Of course it is right that poor nations who will suffer, or already are suffering, damage from climate change receive support, but the monetarisation of this important aspect of the talks (and the horse-trading that will ensue) threatens to overshadow the real goal, which is to reduce emissions.

Alan Mitcham

Cologne

On the day when The Independent’s front-page headline reads “Halfway to climate disaster”, you also featured is a three-page article promoting the pleasures of meat-eating. Livestock production is the biggest contributor to global warming.

Keith O’Neill

Shrewsbury

Ever-closer union? Fine by me

It is dispiriting that the “In” campaign in the debate about UK membership of the EU is being carried out largely in economic terms. Perhaps the greatest achievement of the Union since its EEC beginnings has been to curb the narrow nationalisms that plagued Europe in the first half of the 20th century and which have not gone away. It has inculcated a common political purpose among member states that is worth not only preserving but extending.
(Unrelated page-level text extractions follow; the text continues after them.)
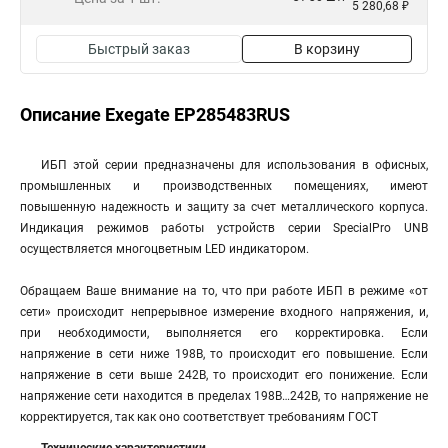
5 280,68 ₽
Быстрый заказ
В корзину
Описание Exegate EP285483RUS
ИБП этой серии предназначены для использования в офисных,
промышленных и производственных помещениях, имеют
повышенную надежность и защиту за счет металлического корпуса.
Индикация режимов работы устройств серии SpecialPro UNB
осуществляется многоцветным LED индикатором.
Обращаем Ваше внимание на то, что при работе ИБП в режиме «от
сети» происходит непрерывное измерение входного напряжения, и,
при необходимости, выполняется его корректировка. Если
напряжение в сети ниже 198В, то происходит его повышение. Если
напряжение в сети выше 242В, то происходит его понижение. Если
напряжение сети находится в пределах 198В…242В, то напряжение не
корректируется, так как оно соответствует требованиям ГОСТ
I have no problem with an “ever-closer union”, which so far has led to a genuine sense of compromise and willingness to work together among European nations. I would wish to see this process continue.

The EU has introduced many social and legal improvements which have benefited the population and which would be at risk from a “Brexit”. May we please shift the debate away from the economic balance sheet and highlight the political positives?

John Salt

Pinner, Middlesex

David Cameron has outlined his goals for reforming the UK’s membership of the EU, which he is submitting to Donald Tusk, President of the European Council.

In April Jean-Claude Juncker, the President of the EU Commission, said he excluded major treaty changes as far as the freedom of movement is concerned in any renegotiation of our terms of membership of the EU.

Are both Mr Cameron and Mr Juncker engaging in doublespeak? And does Mr Cameron really believe that the electorate will be conned into the doublethink required to hold both these views?

I’m curious to know how Mr Cameron plans to ensure that the EU bureaucrats won’t renege on any agreement on renegotiated terms. But perhaps this will be immaterial to our politicians once we’ve voted to remain in the EU in the once-and-only referendum, and they have been awarded sinecures in the EU bureaucracy.

Angus McPherson

Findon, West Sussex

Top of the tennis tree?

The trophies clutched by Novak Djokovic and Andy Murray after the Paris Masters (photograph, 9 November) must be given first and second prize for “most ludicrous trophy designs of the year”. Why is Djokovic holding a tree, or possibly a stag’s antlers? By contrast, Murray seems to be holding a giant Fox’s Glacier Mint (not a Murray Mint; do I detect a coded message here?).